I want to share what I found outhere.
Its a SERIOUSLY privacy focussed ROM, wich I havent tried yet, but I think at this times we need things like that, and you maybe could share here your thoughts and knowns about this kind of developments.
Here is the link to the official website:
Home - DivestOS Mobile
divestos.org
And the rom for Alioth:
Devices - DivestOS Mobile
divestos.org
Cheers!
My thoughts: no Google Play Services. For the moment I skip this one till I find some time to migrate to non google apps.
Yes, migrating from Google might be too hard and frustrating.
This shows how far we are trapped, that we are in many cases unable to get out of there, to a great extent by our comfort.

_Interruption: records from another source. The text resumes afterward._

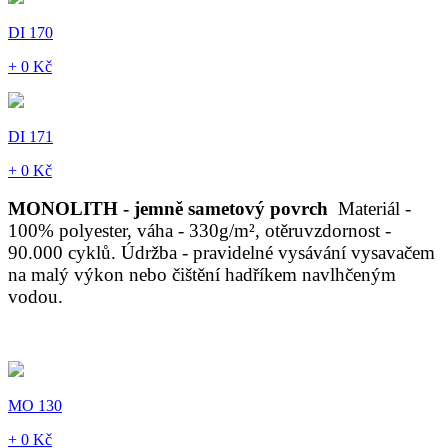
DI 170
+ 0 Kč
DI 171
+ 0 Kč
MONOLITH - jemně sametový povrch
Materiál -
100% polyester, váha - 330g/m², otěruvzdornost -
90.000 cyklů. Údržba - pravidelné vysávání vysavačem
na malý výkon nebo čištění hadříkem navlhčeným
vodou.
MO 130
+ 0 Kč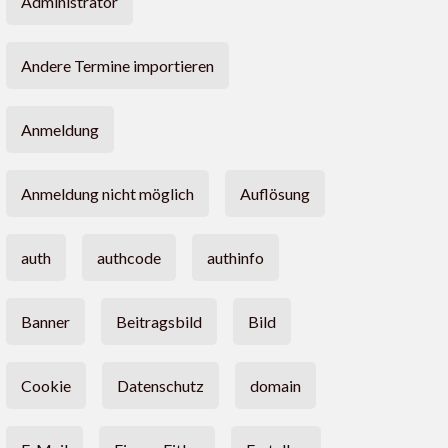
Administrator
Andere Termine importieren
Anmeldung
Anmeldung nicht möglich
Auflösung
auth
authcode
authinfo
Banner
Beitragsbild
Bild
Cookie
Datenschutz
domain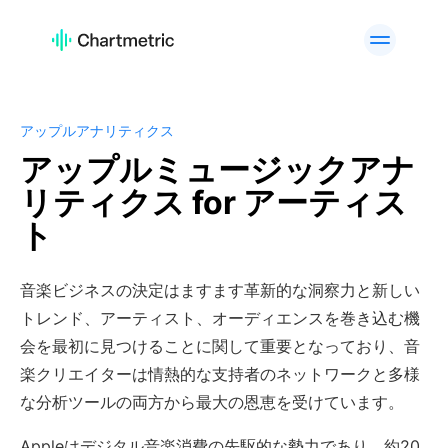
活用例
アーティスト分析
プレイリスト分析
トラック分析
ラジオ分析
アップルアナリティクス
アップルミュージックアナ
キュレーター分析・検索
チャート
リティクス for アーティス
高度なアーティスト検索
ブランド分析
ト
カスタムサービス
API Offering
プラットフォーム
音楽ビジネスの決定はますます革新的な洞察力と新しい
Spotify
Apple Music
トレンド、アーティスト、オーディエンスを巻き込む機
YouTube
Instagram
会を最初に見つけることに関して重要となっており、音
TikTok
楽クリエイターは情熱的な支持者のネットワークと多様
な分析ツールの両方から最大の恩恵を受けています。
活用例
Appleはデジタル音楽消費の先駆的な勢力であり、約20
A&Rチーム
デジタルマーケティング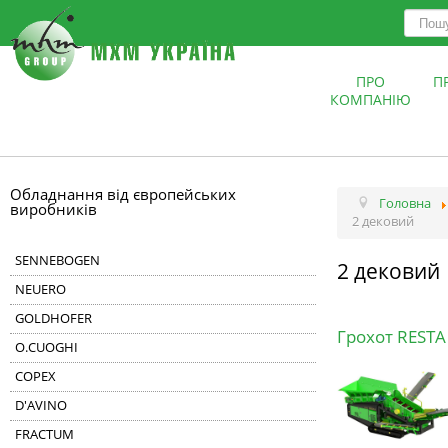
ПРО
П
КОМПАНІЮ
Обладнання від європейських
Головна
виробників
2 дековий
SENNEBOGEN
2 дековий
NEUERO
GOLDHOFER
Грохот REST
O.CUOGHI
COPEX
D'AVINO
FRACTUM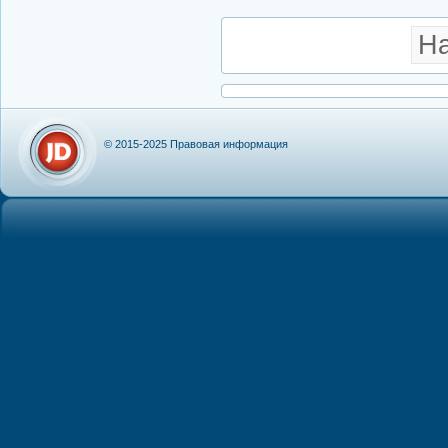
Н
© 2015-2025
Правовая информация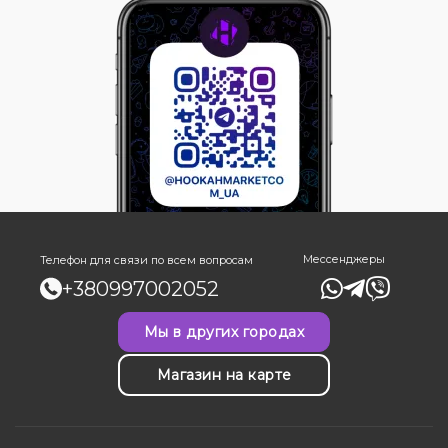
Мессенджеры
Телефон для связи по всем вопросам
+380997002052
Мы в других городах
Магазин на карте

BTW, I'm in the process of getting out of google, there are good alternatives for most of services, wich maybe I'll share when I'm done.
The key is to have an own server, better at home and not VPS's, to host all your services.
The biggest problem (in android) is getting push notifications without Google Services (neither MicroG), because most of apps uses Google Clouds to manage it. "Unifiedpush" is a great and versatile alternative, but your apps has to implement support for it, and there are very few of them.
This Is swimming against the current, but there are others trying to swim in this direction, and together will be at least easier.